### Activity
Only the text of the records belongs in the answer, copied exactly, with every picture omitted.

### Data extracted from a collection
++++++++++++++++++++

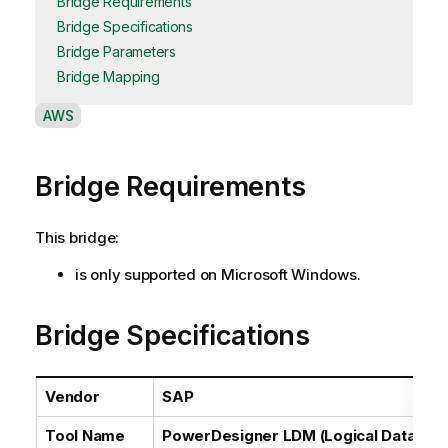
Bridge Requirements
Bridge Specifications
Bridge Parameters
Bridge Mapping
A
AWS
v
a
Bridge Requirements
i
l
a
This bridge:
b
i
is only supported on Microsoft Windows.
l
i
Bridge Specifications
t
y
-
Vendor
SAP
n
o
Tool Name
PowerDesigner LDM (Logical Data Mod
t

++++++++++++++++++++

### Result of this task
Bridge Requirements
Bridge Specifications
Bridge Parameters
Bridge Mapping
A
AWS
v
a
Bridge Requirements
i
l
a
This bridge:
b
i
is only supported on Microsoft Windows.
l
i
Bridge Specifications
t
y
-
Vendor
SAP
n
o
Tool Name
PowerDesigner LDM (Logical Data Mod
t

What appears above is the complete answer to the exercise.